— Assigned task —
Copy the data exactly from the line that contains "Obojky, postroje a vodítka pro" through the line that contains "Catnip - vše s Catnipem pro kočičky", keeping both end lines and leaving out everything else.

— Data to use —
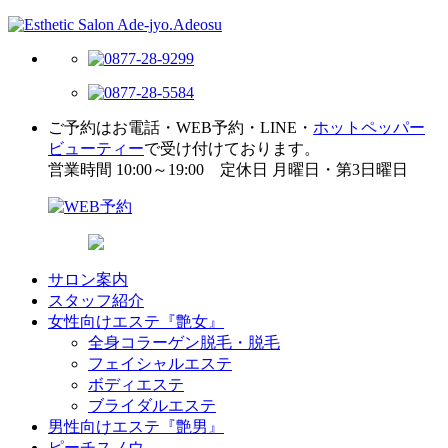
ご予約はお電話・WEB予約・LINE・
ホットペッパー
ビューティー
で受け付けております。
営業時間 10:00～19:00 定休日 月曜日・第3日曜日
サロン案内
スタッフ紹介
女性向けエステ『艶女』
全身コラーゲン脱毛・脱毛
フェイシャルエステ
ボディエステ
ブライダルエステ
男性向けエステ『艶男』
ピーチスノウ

...

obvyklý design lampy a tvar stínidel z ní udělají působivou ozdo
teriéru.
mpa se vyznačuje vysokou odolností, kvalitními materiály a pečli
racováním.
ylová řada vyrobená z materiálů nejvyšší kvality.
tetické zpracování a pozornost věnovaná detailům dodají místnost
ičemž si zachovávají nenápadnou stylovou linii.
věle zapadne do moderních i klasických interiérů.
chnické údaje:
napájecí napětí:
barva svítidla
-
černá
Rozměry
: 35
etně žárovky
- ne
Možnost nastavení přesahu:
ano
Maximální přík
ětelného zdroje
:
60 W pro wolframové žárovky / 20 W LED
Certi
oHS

---

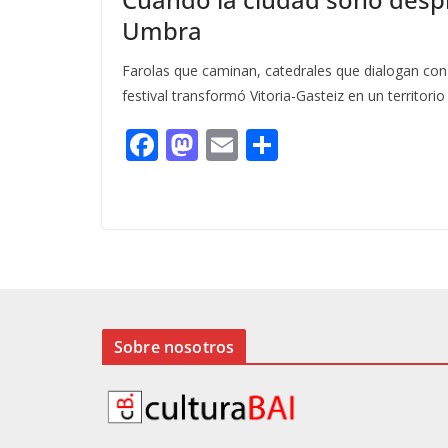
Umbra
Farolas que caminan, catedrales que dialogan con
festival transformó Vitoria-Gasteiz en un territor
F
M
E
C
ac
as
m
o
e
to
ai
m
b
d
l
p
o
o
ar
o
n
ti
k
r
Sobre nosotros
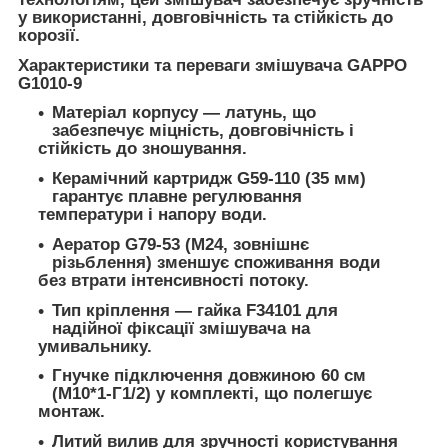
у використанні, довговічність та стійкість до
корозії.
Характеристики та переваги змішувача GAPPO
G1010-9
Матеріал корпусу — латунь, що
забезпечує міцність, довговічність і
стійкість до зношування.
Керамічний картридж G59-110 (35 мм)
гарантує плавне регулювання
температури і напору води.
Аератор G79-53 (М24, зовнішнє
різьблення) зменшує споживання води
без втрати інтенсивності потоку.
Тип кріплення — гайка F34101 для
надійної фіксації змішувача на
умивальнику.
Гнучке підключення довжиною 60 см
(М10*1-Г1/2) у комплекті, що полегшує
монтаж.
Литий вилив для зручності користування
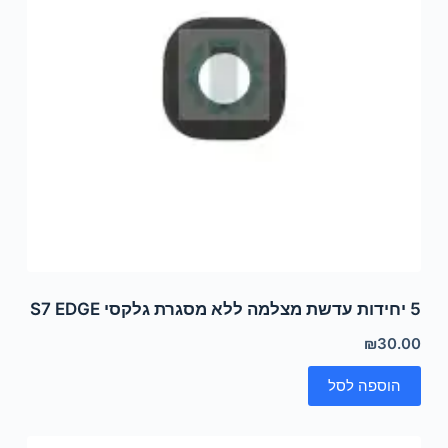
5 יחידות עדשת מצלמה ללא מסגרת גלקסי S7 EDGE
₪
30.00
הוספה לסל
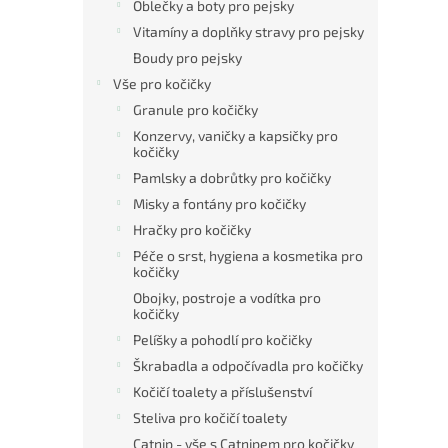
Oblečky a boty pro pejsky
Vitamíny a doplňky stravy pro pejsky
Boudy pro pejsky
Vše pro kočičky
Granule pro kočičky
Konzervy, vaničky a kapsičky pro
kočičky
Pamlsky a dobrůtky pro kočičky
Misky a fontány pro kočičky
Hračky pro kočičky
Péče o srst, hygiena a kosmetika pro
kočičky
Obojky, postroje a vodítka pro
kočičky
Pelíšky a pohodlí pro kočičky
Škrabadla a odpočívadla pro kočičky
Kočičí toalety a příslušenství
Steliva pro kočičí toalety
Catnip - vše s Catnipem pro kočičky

— Written reply —
Obojky, postroje a vodítka pro
kočičky
Pelíšky a pohodlí pro kočičky
Škrabadla a odpočívadla pro kočičky
Kočičí toalety a příslušenství
Steliva pro kočičí toalety
Catnip - vše s Catnipem pro kočičky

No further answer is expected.